我正在尝试抓取this page并获取每篇文章标题的网址,该文章的标题是“ h3”元素,例如第一个结果是一个带有文本“全长小鼠cDNA集合的功能注释”的链接,该链接链接到this page。
我的搜索返回的全部是“ []”
我的代码如下:
import requests
from bs4 import BeautifulSoup
req = requests.get('https://www.lens.org/lens/scholar/search/results?q="edith%20cowan"')
soup = BeautifulSoup(req.content, "html5lib")

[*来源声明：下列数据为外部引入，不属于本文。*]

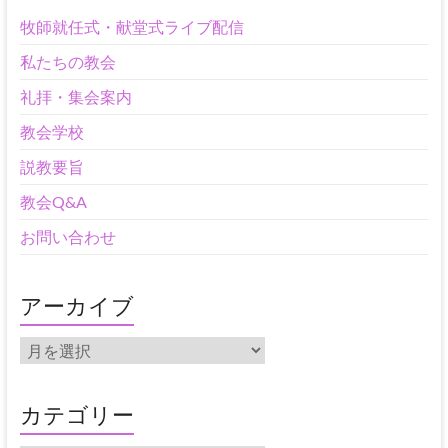
牧師就任式・献堂式ライブ配信
私たちの教会
礼拝・集会案内
教会学校
説教要旨
教会Q&A
お問い合わせ
アーカイブ
ア
ー
カ
イ
カテゴリー
ブ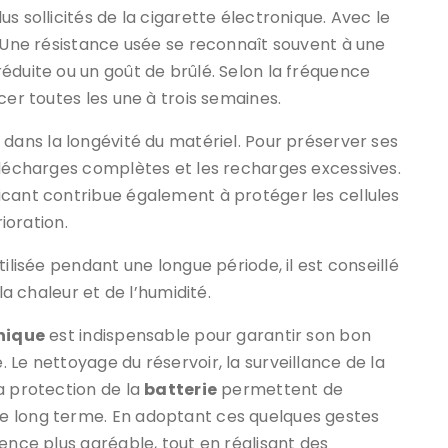
s sollicités de la cigarette électronique. Avec le
. Une résistance usée se reconnaît souvent à une
éduite ou un goût de brûlé. Selon la fréquence
cer toutes les une à trois semaines.
 dans la longévité du matériel. Pour préserver ses
 décharges complètes et les recharges excessives.
icant contribue également à protéger les cellules
rioration.
ilisée pendant une longue période, il est conseillé
la chaleur et de l’humidité.
nique
est indispensable pour garantir son bon
Le nettoyage du réservoir, la surveillance de la
la protection de la
batterie
permettent de
e long terme. En adoptant ces quelques gestes
ence plus agréable, tout en réalisant des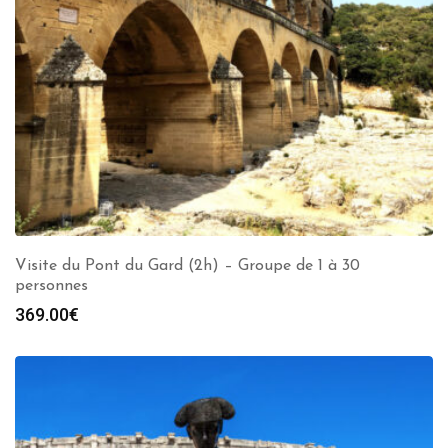
Visite du Pont du Gard (2h) – Groupe de 1 à 30
personnes
369.00
€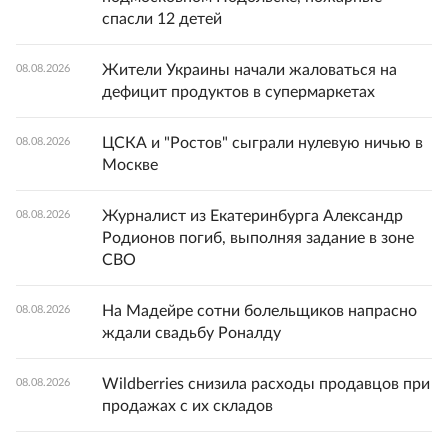
спасли 12 детей
Жители Украины начали жаловаться на
08.08.2026
дефицит продуктов в супермаркетах
ЦСКА и "Ростов" сыграли нулевую ничью в
08.08.2026
Москве
Журналист из Екатеринбурга Александр
08.08.2026
Родионов погиб, выполняя задание в зоне
СВО
На Мадейре сотни болельщиков напрасно
08.08.2026
ждали свадьбу Роналду
Wildberries снизила расходы продавцов при
08.08.2026
продажах с их складов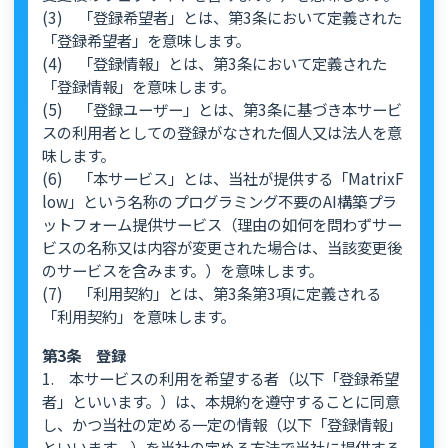
(3) 「登録希望者」とは、第3条において定義された
「登録希望者」を意味します。
(4) 「登録情報」とは、第3条において定義された
「登録情報」を意味します。
(5) 「登録ユーザー」とは、第3条に基づき本サービ
スの利用者としての登録がなされた個人又は法人を意
味します。
(6) 「本サービス」とは、当社が提供する「MatrixF
low」という名称のプログラミング不要のAI構築プラ
ットフォーム提供サービス（理由の如何を問わずサー
ビスの名称又は内容が変更された場合は、当該変更後
のサービスを含みます。）を意味します。
(7) 「利用契約」とは、第3条第3項に定義される
「利用契約」を意味します。
第3条 登録
1. 本サービスの利用を希望する者（以下「登録希望
者」といいます。）は、本規約を遵守することに同意
し、かつ当社の定める一定の情報（以下「登録情報」
といいます。）を当社の定める方法で当社に提供する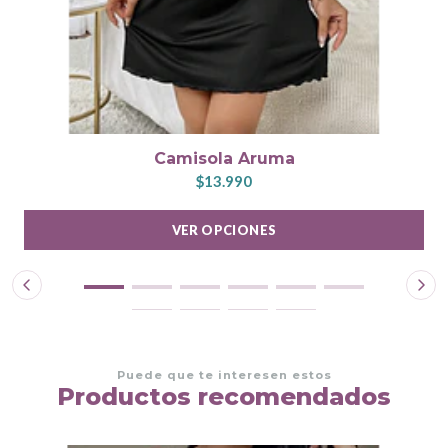
Camisola Aruma
$13.990
VER OPCIONES
Puede que te interesen estos
Productos recomendados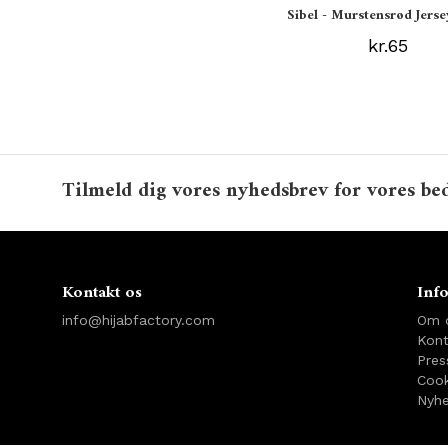
Sibel - Murstensrød Jerse
kr.65
Tilmeld dig vores nyhedsbrev for vores bed
Kontakt os
Inf
info@hijabfactory.com
Om 
Kont
Pres
Cook
Nyhe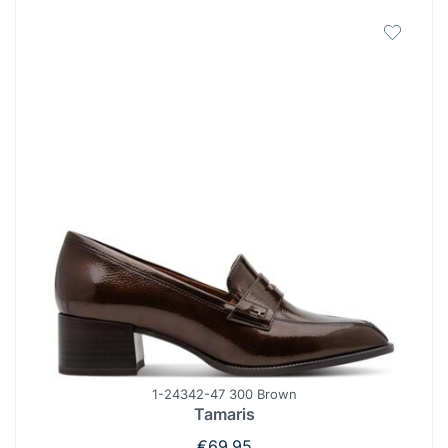
1-24342-47 300 Brown
Tamaris
€
69.95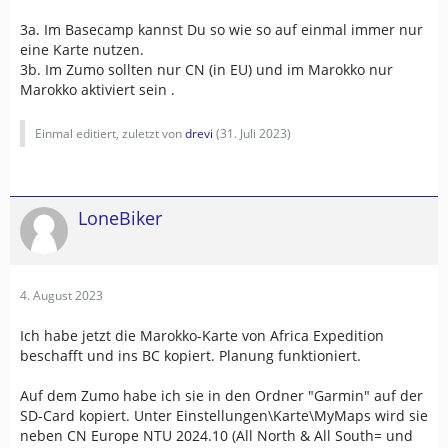
3a. Im Basecamp kannst Du so wie so auf einmal immer nur
eine Karte nutzen.
3b. Im Zumo sollten nur CN (in EU) und im Marokko nur
Marokko aktiviert sein .
Einmal editiert, zuletzt von
drevi
(
31. Juli 2023
)
LoneBiker
4. August 2023
Ich habe jetzt die Marokko-Karte von Africa Expedition
beschafft und ins BC kopiert. Planung funktioniert.
Auf dem Zumo habe ich sie in den Ordner "Garmin" auf der
SD-Card kopiert. Unter Einstellungen\Karte\MyMaps wird sie
neben CN Europe NTU 2024.10 (All North & All South= und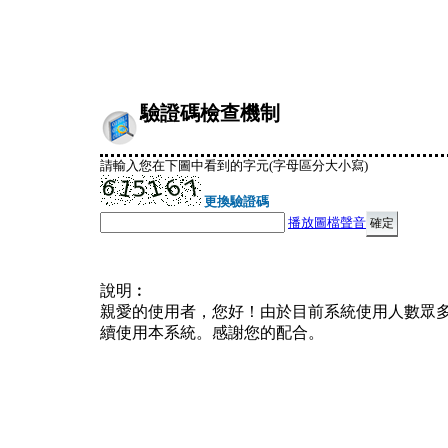
驗證碼檢查機制
請輸入您在下圖中看到的字元(字母區分大小寫)
更換驗證碼
播放圖檔聲音
說明︰
親愛的使用者，您好！由於目前系統使用人數眾
續使用本系統。感謝您的配合。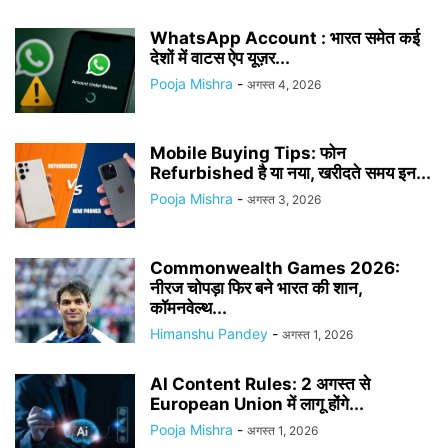
WhatsApp Account : भारत समेत कई
देशों में वाटस ऐप यूज़र...
Pooja Mishra
-
अगस्त 4, 2026
Mobile Buying Tips: फोन
Refurbished है या नया, खरीदते समय इन...
Pooja Mishra
-
अगस्त 3, 2026
Commonwealth Games 2026:
नीरज चोपड़ा फिर बने भारत की शान,
कॉमनवेल्थ...
Himanshu Pandey
-
अगस्त 1, 2026
AI Content Rules: 2 अगस्त से
European Union में लागू होंगे...
Pooja Mishra
-
अगस्त 1, 2026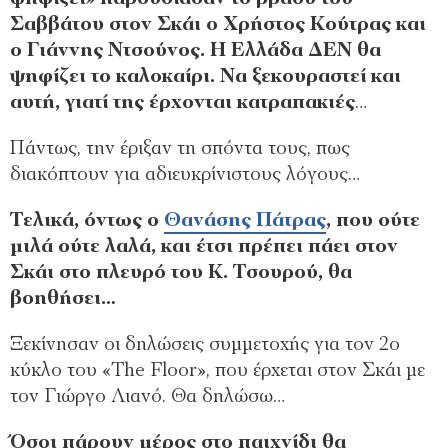
Σαββάτου στον Σκάι ο Χρήστος Κούτρας και
ο Γιάννης Ντσούνος. Η Ελλάδα ΔΕΝ θα
ψηφίζει το καλοκαίρι. Να ξεκουραστεί και
αυτή, γιατί της έρχονται κατραπακιές
…
Πάντως, την έριξαν τη σπόντα τους, πως
διακόπτουν για αδιευκρίνιστους λόγους…
Τελικά, όντως ο
Θανάσης Πάτρας
, που ούτε
μιλά ούτε λαλά, και έτσι πρέπει πάει στον
Σκάι στο πλευρό του Κ. Τσουρού, θα
βοηθήσει…
Ξεκίνησαν οι δηλώσεις συμμετοχής για τον 2ο
κύκλο του «The Floor», που έρχεται στον Σκάι με
τον Γιώργο Λιανό. Θα δηλώσω…
Όσοι πάρουν μέρος στο παιχνίδι θα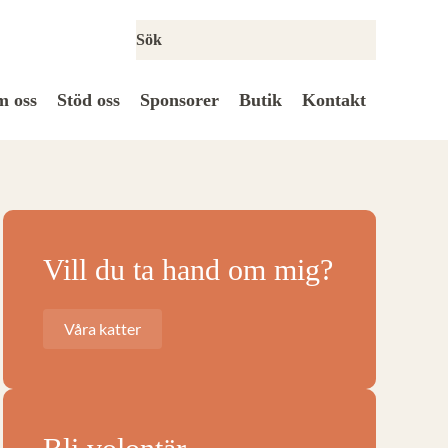
 oss
Stöd oss
Sponsorer
Butik
Kontakt
Vill du ta hand om mig?
Våra katter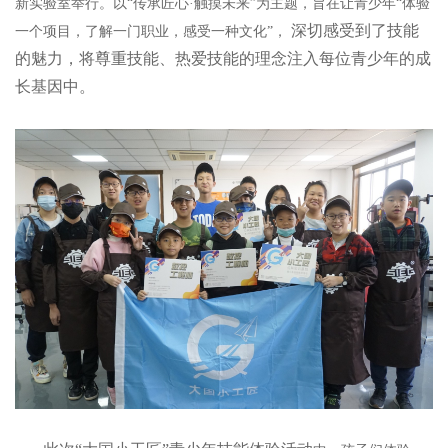
新实验室举行。以“传承匠心·触摸未来”为主题，旨在让青少年“体验
深切感受到了技能
一个项目，了解一门职业，感受一种文化”，
的魅力，将尊重技能、热爱技能的理念注入每位青少年的成
长基因中。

article_links = soup.select('h3 a')
print(article_links)
我要去哪里错了?
答案 0 :(得分:1)
由于使用了错误的链接来获取文章链接,因此您正在处理此问题。因此,我进行了一些更改,并提出了以下代码(请注意,由于不再需要bs4模块,因此我将其删除了):
import requests
search = "edith cowan"
headers = {
'User-Agent': 'Mozilla/5.0 (Windows NT 10.0; Win64; x64) AppleWebKit/537.36 (KHTML, like Gecko) Chrome/63.0.3239.132 Safari/537.36'}
json = {"scholarly_search":{"from":0,"size":"10","_source":{"excludes":["referenced_by_patent_hash","referenced_by_patent","reference"]},"query":{"bool":{"must":[{"query_string":{"query":f"\"{search}\"","fields":["title","abstract","default"],"default_operator":"and"}}],"must_not":[{"terms":{"publication_type":["unknown"]}}],"filter":[]}},"highlight":{"pre_tags":["<span class=\"highlight\">"],"post_tags":["</span>"],"fields":{"title":{}},"number_of_fragments":0},"sort":[{"referenced_by_patent_count":{"order":"desc"}}]},"view":"scholar"}
req = requests.post("https://www.lens.org/lens/api/multi/search?request_cache=true", headers = headers, json = json).json()
links = []
for x in req["query_result"]["hits"]["hits"]:
links.append("https://www.lens.org/lens/scholar/article/{}/main".format(x["_source"]["record_lens_id"]))
search
变量等于您要搜索的术语(在您的情况下为"edith cowan"
)。链接存储在links
变量中。
修改:我是怎么做到的
因此,主要问题可能是我从哪里获得链接以及如何知道要包含在json
变量中的内容。为此,我使用了一个简单的HTML拦截器(在我的情况下为burp suite community edition)。
此工具向我展示了当您访问此URL (您在问题中用于向其发送请求的人)时,浏览器向{{3} },然后检索https://www.lens.org/lens/api/multi/search?request_cache=true的所有信息。有关json变量burp套件的问题还向您显示了发送了什么数据包,因此我将它们复制粘贴到json
变量中。
为了获得更好的可视化效果,这是它在打p套件中的外观:
编辑:扫描所有页面
为了扫描所有页面,可以使用以下脚本:
import requests
search = "edith cowan" #Change this to the term you are searching for
r_to_show = 100 #This is the number of articles per page (I strongly recommend leaving it at 100)
headers = {
'User-Agent': 'Mozilla/5.0 (Windows NT 10.0; Win64; x64) AppleWebKit/537.36 (KHTML, like Gecko) Chrome/63.0.3239.132 Safari/537.36'}
json = {"scholarly_search":{"from":0,"size":f"{r_to_show}","_source":{"excludes":["referenced_by_patent_hash","referenced_by_patent","reference"]},"query":{"bool":{"must":[{"query_string":{"query":f"\"{search}\"","fields":["title","abstract","default"],"default_operator":"and"}}],"must_not":[{"terms":{"publication_type":["unknown"]}}],"filter":[]}},"highlight":{"pre_tags":["<span class=\"highlight\">"],"post_tags":["</span>"],"fields":{"title":{}},"number_of_fragments":0},"sort":[{"referenced_by_patent_count":{"order":"desc"}}]},"view":"scholar"}
req = requests.post("https://www.lens.org/lens/api/multi/search?request_cache=true", headers = headers, json = json).json()
links = [] #links are stored here
count = 0
#link_before and link_after helps determine when to stop going to the next page
link_before = 0
link_after = 0
while True:
json["scholarly_search"]["from"] += r_to_show
if count > 0:
req = requests.post("https://www.lens.org/lens/api/multi/search?request_cache=true", headers = headers, json = json).json()
for x in req["query_result"]["hits"]["hits"]:
links.append("https://www.lens.org/lens/scholar/article/{}/main".format(x["_source"]["record_lens_id"]))
count += 1
link_after = len(links)
if link_after == link_before:
break
link_before = len(links)
print(f"page {count} done, links recorder {len(links)}")
我在代码中添加了一些注释,以使其更易于理解。